Telugucinema.com
- Website type: Film news and reviews
- Available in: English, Telugu
- Founder: Prasad V. Potluri
- Editor: Jalapathy Gudelli
- Industry: Internet services
- Website: Telugucinema.com
- Commercial: Yes
- Registration: Free/subscription
- Launched: 1997
- Current status: Active

= Telugucinema.com =

Entertainment website on Telugu cinema

Telugucinema.com is an entertainment website focused on the Telugu film industry. Founded in 1997 by Prasad V. Potluri in Pittsburgh, United States, it is recognised as the first website exclusively dedicated to Telugu cinema. The site is known for its long-form articles on classic films and film personalities, as well as its extensive archive of interviews with industry figures.

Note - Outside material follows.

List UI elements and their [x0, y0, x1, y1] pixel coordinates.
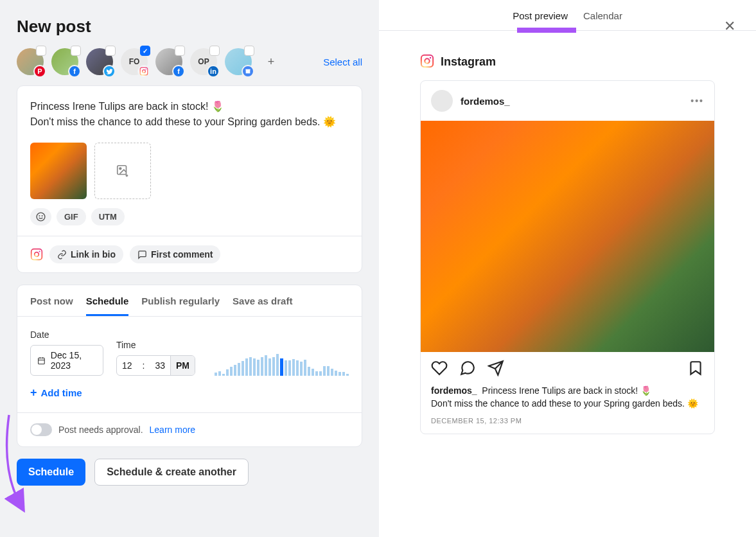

The site offers content such as film news, box office reports, trailers, interviews, and photo galleries. It is regarded as one of the most popular platforms covering the Telugu film industry. Jalapathy Gudelli currently serves as the publisher, editor, and chief critic of the website.

== History ==
Telugucinema.com is a website dedicated to covering the Telugu film industry. It was established in 1997 by Prasad V. Potluri in Pittsburgh, United States. In 2006, the site faced warnings against publishing film reviews, as distributors claimed that reviews posted after preview shows were impacting box office collections. Despite this, the website now has an extensive archive of film reviews.

== Features ==
Telugucinema.com is particularly known for its long-form articles on notable film personalities, retrospectives of classic films, and significant events in the Telugu film industry. The site also offers a wide range of content, including film news, reviews, box office collections, trailers, interviews, movie schedules, and photo galleries.

== Team ==
The current publisher, editor, and chief critic of the website is Jalapathy Gudelli, a seasoned journalist and film critic with over 20 years of experience. Other contributors include Sri Atluri and M. Patnaik.

== Reception ==
In April 2006, Y. Sunita Chowdhary of The Hindu described Telugucinema.com as "a big hit" with a loyal visitor base. Anjali Gera Roy, a professor at IIT Kharagpur, in her 2012 book The Magic of Bollywood: At Home and Abroad, identified the site as one of the most successful websites dedicated to Indian cinema in a specific language. Swarnavel Eswaran Pillai, an associate professor at Michigan State University, in his 2015 book Madras Studios: Narrative, Genre, and Ideology in Tamil Cinema, praised the site for creating a space for serious cinema discussion.